Una clara de huevo y limón serán tus aliados: tan sencillo como suena, en un pequeño recipiente mezcla el jugo de medio limón con una clara de huevo. La aplicas a tu cara durante media hora para enjugar después con abundante agua.

Mascarilla de avena: es una variante de la anterior en la cual además del jugo de limón y la clara de huevo añades de tres a cuatro cucharadas de avena y una de miel. Se mezcla todo batiéndolo hasta obtener una pasta lo suficientemente sólida para ser utilizada; se aplica durante media hora sobre el rostro perfectamente limpio para enjuagar después. ¿Por qué funciona tan bien? Debido a que la avena absorbe la grasa del rostro y contribuye a que tu piel se vea más limpia.

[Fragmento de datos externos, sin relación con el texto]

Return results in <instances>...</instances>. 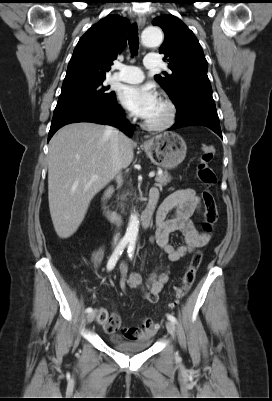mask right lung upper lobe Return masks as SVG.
Instances as JSON below:
<instances>
[{
	"label": "right lung upper lobe",
	"instance_id": "cb5924a9",
	"mask_svg": "<svg viewBox=\"0 0 272 401\" xmlns=\"http://www.w3.org/2000/svg\"><path fill=\"white\" fill-rule=\"evenodd\" d=\"M129 21L108 15L80 38L70 59L62 90L104 80L113 60L126 47Z\"/></svg>",
	"mask_w": 272,
	"mask_h": 401
}]
</instances>
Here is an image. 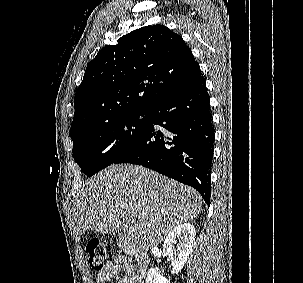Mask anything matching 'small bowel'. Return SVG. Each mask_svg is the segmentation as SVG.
Wrapping results in <instances>:
<instances>
[{"label": "small bowel", "instance_id": "small-bowel-1", "mask_svg": "<svg viewBox=\"0 0 303 283\" xmlns=\"http://www.w3.org/2000/svg\"><path fill=\"white\" fill-rule=\"evenodd\" d=\"M121 271L124 274H121ZM144 283L139 271H136L134 261L130 257L116 256L107 262L104 269L96 276V283Z\"/></svg>", "mask_w": 303, "mask_h": 283}]
</instances>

Como puedes ver cualquier mascarilla antigrasa mencionada en los puntos anteriores es bastante económica además de ser bastante amable con tu piel. Es importante evitar utilizar mascarillas no naturales con compuestos químicos que pueden irritar tu cara. De la misma manera se recomienda evitar las toallitas con alcohol para remover el exceso de grasa cuando te encuentres fuera de casa; para ello bastará una servilleta limpia de papel cuidando que no deje residuos en tu cara.